SOURCE MATERIAL:
————————

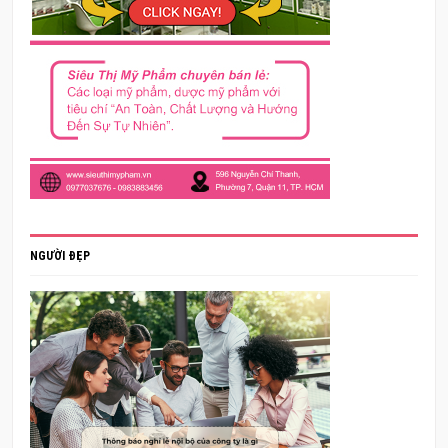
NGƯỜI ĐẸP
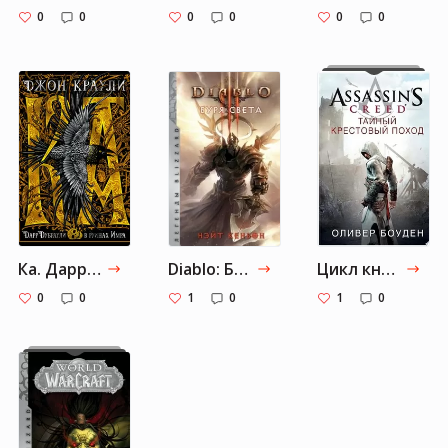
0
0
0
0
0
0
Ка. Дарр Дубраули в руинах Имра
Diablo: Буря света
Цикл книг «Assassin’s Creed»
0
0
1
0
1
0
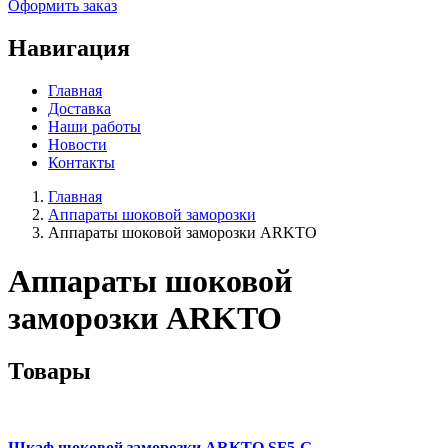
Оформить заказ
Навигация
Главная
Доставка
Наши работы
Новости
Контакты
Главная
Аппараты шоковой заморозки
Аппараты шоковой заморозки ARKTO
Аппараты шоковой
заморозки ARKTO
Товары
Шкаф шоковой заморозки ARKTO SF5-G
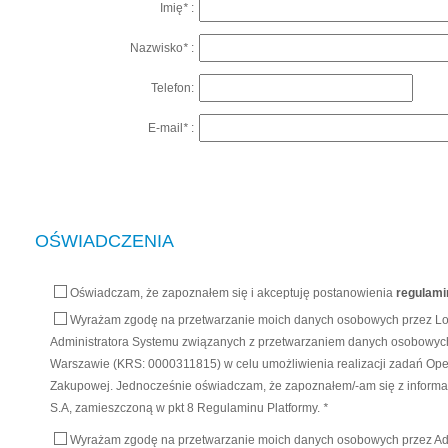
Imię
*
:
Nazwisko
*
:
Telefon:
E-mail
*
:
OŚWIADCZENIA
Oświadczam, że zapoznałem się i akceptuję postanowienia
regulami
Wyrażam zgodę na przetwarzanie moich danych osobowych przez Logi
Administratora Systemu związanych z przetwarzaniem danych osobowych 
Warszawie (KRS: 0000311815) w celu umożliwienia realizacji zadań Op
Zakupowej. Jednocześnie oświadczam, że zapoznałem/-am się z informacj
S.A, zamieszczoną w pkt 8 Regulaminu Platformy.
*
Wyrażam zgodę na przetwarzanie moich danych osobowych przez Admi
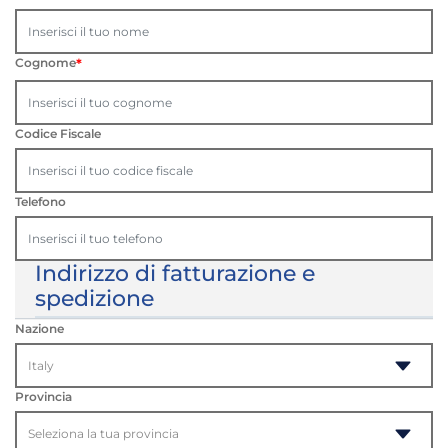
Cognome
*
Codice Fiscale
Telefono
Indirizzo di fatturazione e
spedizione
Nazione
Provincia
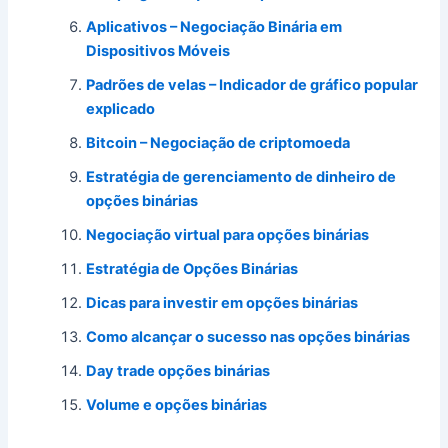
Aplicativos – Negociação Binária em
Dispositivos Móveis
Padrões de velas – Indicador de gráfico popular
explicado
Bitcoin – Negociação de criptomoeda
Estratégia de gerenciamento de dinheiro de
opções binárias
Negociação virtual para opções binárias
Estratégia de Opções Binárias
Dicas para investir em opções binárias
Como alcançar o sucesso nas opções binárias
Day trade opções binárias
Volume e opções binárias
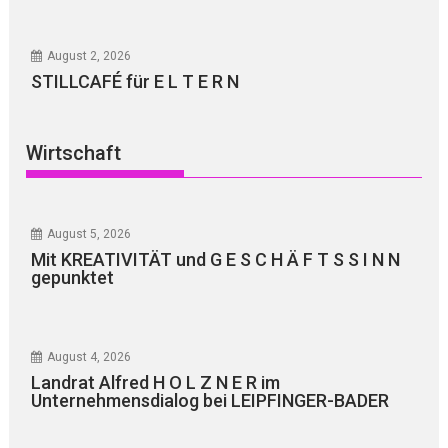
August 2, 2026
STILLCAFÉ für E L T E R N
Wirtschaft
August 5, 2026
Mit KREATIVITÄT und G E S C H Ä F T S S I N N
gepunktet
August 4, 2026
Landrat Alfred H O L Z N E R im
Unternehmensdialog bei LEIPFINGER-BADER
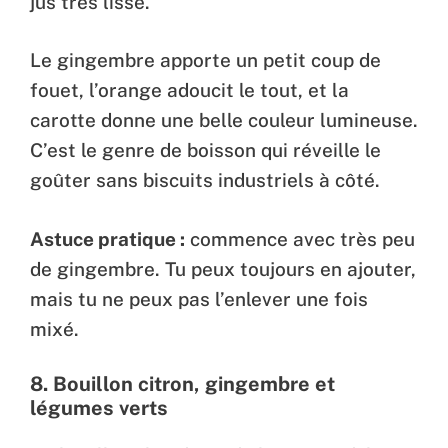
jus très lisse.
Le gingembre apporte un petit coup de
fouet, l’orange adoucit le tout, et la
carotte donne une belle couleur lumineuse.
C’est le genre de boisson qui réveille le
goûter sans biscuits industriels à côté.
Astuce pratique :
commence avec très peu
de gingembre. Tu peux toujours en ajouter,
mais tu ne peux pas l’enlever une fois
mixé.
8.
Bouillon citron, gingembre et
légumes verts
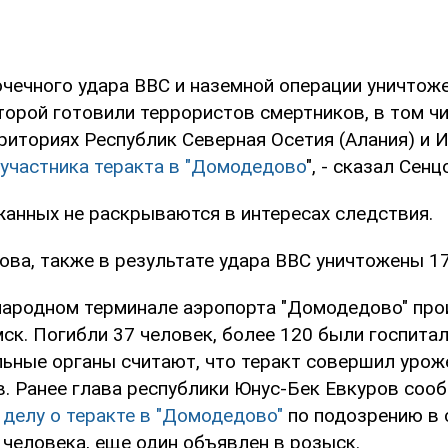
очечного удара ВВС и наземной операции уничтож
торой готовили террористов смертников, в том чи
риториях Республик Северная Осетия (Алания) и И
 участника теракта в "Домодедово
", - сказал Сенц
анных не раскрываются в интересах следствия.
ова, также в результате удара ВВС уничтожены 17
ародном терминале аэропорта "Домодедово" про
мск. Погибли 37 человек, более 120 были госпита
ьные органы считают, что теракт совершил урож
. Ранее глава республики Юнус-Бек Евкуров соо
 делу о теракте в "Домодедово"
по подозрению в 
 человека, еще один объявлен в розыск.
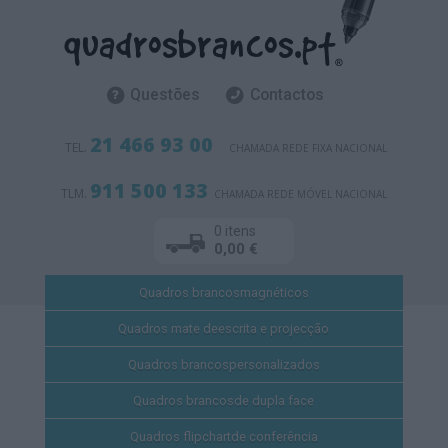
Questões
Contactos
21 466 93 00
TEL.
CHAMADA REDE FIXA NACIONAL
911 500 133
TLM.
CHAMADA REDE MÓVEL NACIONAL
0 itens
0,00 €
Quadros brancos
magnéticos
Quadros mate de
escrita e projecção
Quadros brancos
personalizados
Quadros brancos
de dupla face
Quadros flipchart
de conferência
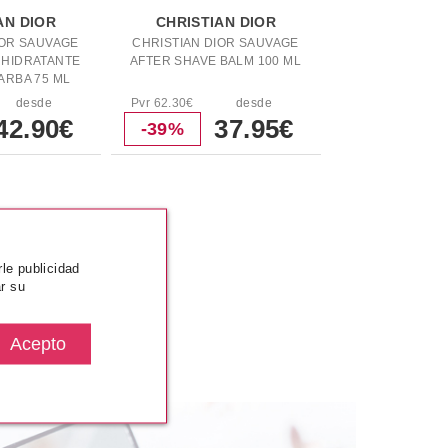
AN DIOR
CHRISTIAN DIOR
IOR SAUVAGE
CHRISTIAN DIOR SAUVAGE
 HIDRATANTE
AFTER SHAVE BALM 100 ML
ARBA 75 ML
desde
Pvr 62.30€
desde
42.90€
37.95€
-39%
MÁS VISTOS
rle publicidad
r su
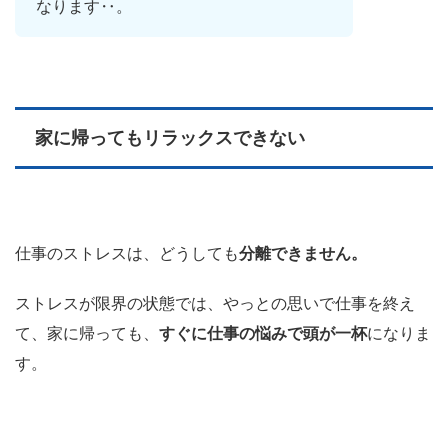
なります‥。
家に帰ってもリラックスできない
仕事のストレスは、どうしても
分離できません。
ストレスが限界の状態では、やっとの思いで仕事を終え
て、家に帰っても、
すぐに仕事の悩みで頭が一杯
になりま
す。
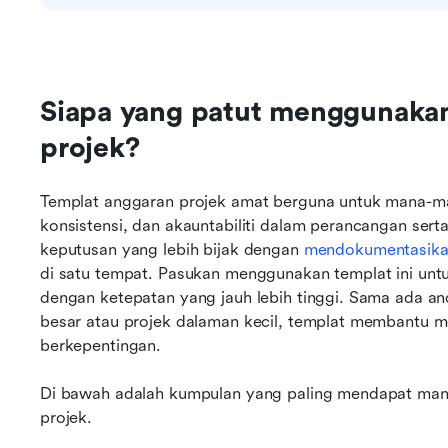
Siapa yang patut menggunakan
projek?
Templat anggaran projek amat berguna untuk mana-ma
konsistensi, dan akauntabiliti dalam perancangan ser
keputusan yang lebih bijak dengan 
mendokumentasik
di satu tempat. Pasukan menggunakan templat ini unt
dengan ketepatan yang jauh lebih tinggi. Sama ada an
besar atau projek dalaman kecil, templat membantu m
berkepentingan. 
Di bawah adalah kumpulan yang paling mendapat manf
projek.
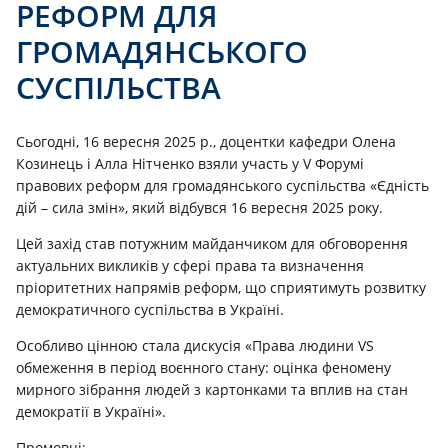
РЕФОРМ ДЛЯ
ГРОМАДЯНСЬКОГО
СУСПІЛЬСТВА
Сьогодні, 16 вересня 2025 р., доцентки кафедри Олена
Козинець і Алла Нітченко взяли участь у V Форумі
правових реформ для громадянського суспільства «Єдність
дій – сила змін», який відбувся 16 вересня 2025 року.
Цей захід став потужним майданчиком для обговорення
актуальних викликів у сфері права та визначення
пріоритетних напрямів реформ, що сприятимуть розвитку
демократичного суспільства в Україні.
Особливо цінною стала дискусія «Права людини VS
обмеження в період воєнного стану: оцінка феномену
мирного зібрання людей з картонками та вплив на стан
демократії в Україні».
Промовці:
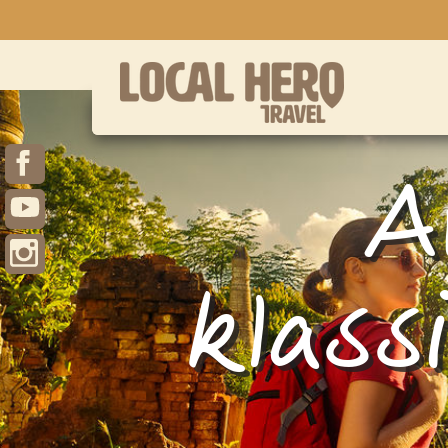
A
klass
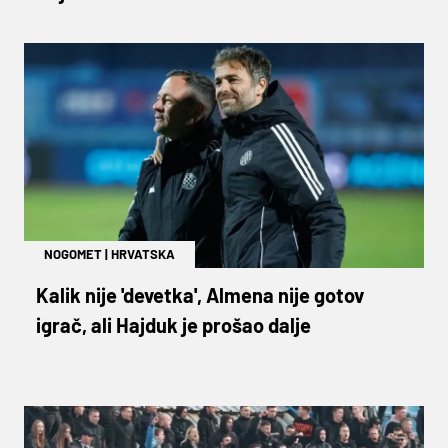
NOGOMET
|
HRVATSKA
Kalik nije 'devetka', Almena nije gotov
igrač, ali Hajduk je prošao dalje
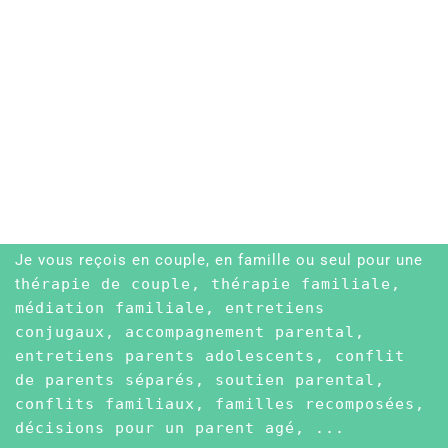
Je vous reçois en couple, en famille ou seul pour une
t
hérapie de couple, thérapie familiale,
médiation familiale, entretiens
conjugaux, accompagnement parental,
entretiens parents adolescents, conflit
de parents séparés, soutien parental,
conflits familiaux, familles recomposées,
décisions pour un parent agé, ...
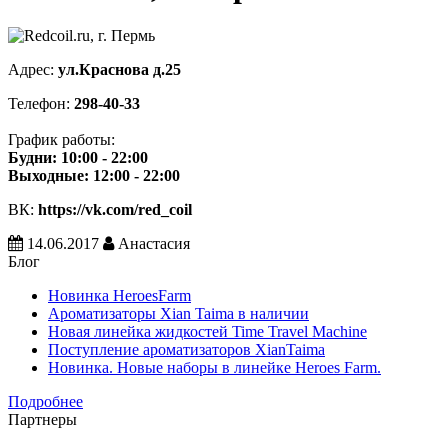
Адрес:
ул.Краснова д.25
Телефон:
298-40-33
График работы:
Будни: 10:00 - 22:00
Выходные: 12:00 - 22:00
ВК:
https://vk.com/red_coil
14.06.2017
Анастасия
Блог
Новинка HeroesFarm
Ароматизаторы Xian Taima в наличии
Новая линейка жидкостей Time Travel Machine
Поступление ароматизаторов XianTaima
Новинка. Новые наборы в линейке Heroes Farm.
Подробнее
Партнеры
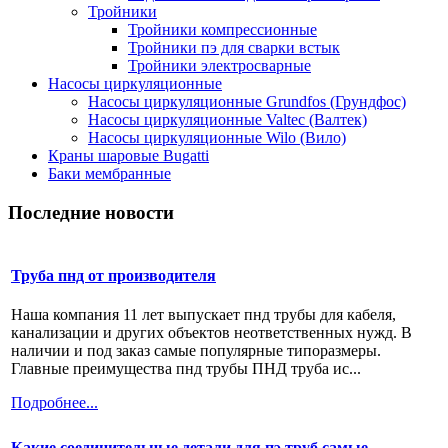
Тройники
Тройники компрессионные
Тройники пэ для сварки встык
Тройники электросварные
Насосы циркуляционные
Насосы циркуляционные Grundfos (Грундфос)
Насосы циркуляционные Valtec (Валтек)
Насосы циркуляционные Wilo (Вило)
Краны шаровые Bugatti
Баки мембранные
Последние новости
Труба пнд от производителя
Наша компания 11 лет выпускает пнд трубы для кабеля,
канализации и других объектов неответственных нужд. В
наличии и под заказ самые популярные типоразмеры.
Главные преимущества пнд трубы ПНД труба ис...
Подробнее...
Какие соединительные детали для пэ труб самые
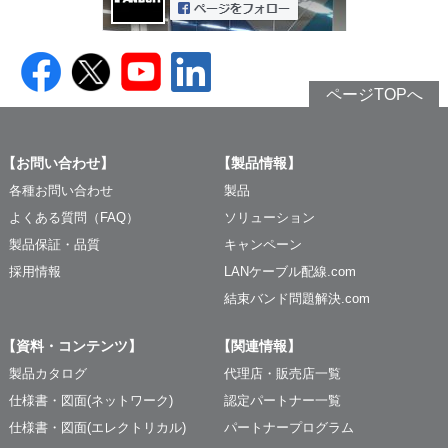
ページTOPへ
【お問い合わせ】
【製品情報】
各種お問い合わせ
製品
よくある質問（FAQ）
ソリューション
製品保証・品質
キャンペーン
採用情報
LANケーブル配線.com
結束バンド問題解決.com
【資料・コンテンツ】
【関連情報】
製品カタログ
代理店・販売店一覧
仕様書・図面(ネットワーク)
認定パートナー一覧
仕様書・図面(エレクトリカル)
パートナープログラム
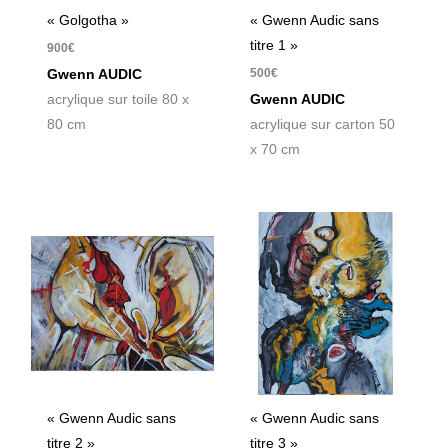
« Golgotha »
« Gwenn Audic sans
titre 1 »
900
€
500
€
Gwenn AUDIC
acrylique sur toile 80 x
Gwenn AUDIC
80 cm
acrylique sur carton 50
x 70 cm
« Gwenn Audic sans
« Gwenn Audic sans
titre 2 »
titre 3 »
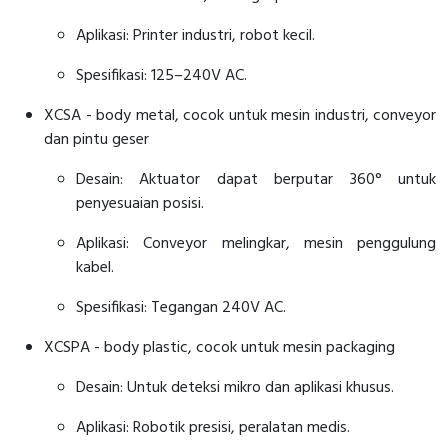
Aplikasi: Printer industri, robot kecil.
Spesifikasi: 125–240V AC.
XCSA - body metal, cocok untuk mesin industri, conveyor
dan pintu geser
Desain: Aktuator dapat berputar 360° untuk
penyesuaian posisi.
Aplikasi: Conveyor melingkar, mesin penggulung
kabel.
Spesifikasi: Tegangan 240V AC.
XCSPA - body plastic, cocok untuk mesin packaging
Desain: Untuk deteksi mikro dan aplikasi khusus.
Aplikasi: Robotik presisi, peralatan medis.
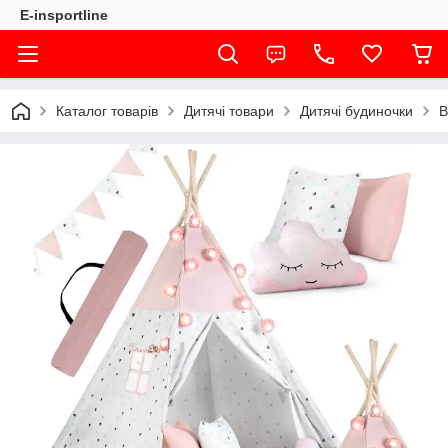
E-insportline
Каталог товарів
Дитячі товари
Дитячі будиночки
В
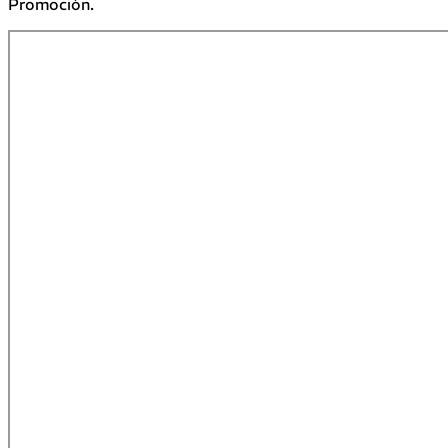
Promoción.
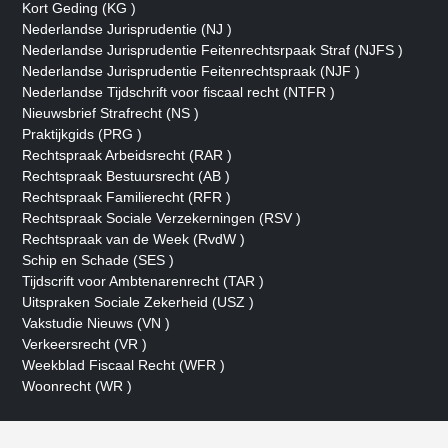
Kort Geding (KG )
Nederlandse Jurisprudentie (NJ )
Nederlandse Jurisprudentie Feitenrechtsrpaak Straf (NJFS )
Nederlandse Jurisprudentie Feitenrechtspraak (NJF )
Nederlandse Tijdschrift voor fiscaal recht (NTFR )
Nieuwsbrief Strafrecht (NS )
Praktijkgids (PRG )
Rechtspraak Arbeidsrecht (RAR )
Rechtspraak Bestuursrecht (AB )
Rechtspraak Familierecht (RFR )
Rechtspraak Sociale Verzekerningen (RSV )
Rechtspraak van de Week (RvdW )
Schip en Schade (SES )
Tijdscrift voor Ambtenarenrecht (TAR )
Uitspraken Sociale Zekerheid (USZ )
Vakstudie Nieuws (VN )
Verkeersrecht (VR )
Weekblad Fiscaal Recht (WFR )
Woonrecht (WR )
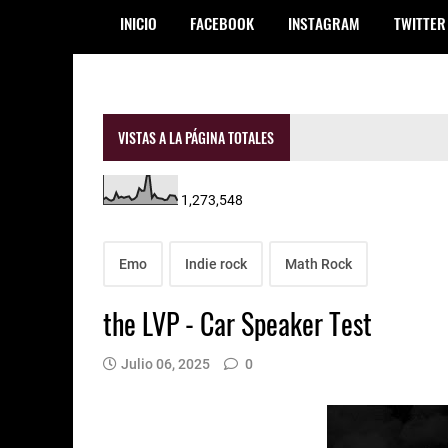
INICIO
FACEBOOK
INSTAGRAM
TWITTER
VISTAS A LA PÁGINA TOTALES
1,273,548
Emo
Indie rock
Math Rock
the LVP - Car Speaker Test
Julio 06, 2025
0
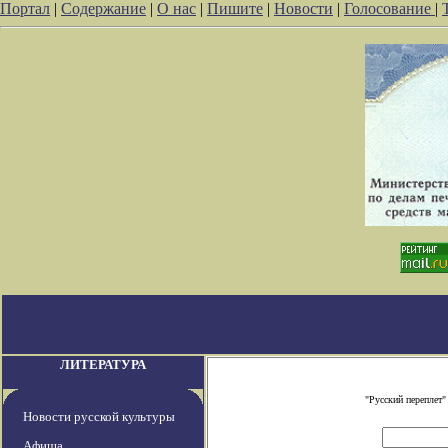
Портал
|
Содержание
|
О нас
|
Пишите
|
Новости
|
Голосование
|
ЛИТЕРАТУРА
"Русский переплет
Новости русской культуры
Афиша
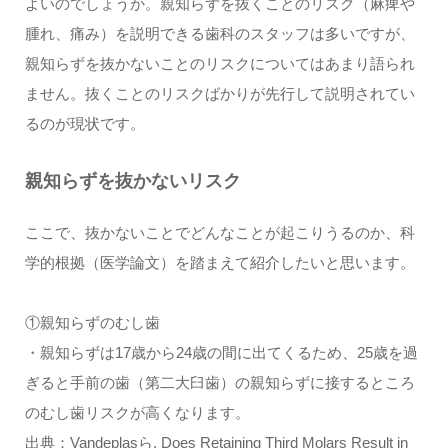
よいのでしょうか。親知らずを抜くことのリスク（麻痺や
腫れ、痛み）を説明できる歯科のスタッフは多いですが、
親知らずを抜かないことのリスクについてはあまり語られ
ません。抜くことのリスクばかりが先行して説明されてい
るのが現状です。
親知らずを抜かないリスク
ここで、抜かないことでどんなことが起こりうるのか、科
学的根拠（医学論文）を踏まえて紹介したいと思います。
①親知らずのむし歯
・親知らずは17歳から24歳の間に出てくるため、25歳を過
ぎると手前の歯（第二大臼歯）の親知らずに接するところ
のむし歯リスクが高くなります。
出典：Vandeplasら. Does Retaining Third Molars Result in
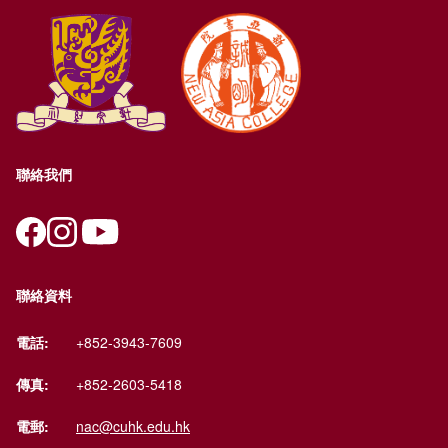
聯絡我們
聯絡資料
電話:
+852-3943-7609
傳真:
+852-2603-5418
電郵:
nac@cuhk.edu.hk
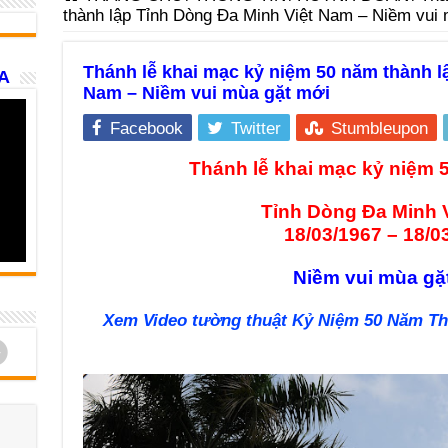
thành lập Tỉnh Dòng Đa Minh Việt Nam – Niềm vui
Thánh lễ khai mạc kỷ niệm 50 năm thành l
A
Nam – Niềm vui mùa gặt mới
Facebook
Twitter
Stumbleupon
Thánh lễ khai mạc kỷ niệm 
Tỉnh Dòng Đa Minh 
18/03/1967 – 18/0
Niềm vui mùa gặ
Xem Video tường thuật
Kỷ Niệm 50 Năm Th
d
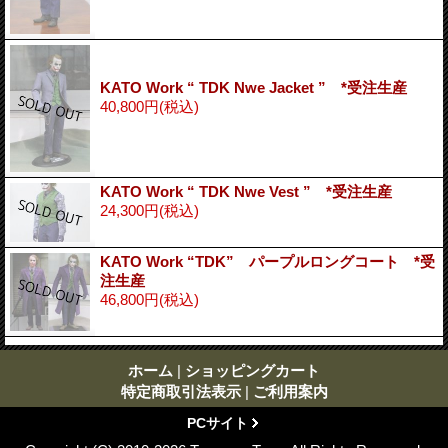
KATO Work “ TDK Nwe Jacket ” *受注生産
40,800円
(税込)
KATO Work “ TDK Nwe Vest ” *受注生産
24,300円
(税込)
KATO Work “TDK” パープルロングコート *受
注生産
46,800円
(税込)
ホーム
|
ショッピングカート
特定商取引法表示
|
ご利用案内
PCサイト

————————

YOUR OBJECTIVE: Return the material from the line containing "LANケーブル配線.com" through the line containing "Spesifikasi: Tegangan 240V AC.", exactly and in full, but without its pictures.

THE COMPLETED TASK:
LANケーブル配線.com
結束バンド問題解決.com
【資料・コンテンツ】
【関連情報】
製品カタログ
代理店・販売店一覧
仕様書・図面(ネットワーク)
認定パートナー一覧
仕様書・図面(エレクトリカル)
パートナープログラム
« Golgotha »
« Gwenn Audic sans
titre 1 »
900
€
500
€
Gwenn AUDIC
acrylique sur toile 80 x
Gwenn AUDIC
80 cm
acrylique sur carton 50
x 70 cm
« Gwenn Audic sans
« Gwenn Audic sans
titre 2 »
titre 3 »
Aplikasi: Printer industri, robot kecil.
Spesifikasi: 125–240V AC.
XCSA - body metal, cocok untuk mesin industri, conveyor
dan pintu geser
Desain: Aktuator dapat berputar 360° untuk
penyesuaian posisi.
Aplikasi: Conveyor melingkar, mesin penggulung
kabel.
Spesifikasi: Tegangan 240V AC.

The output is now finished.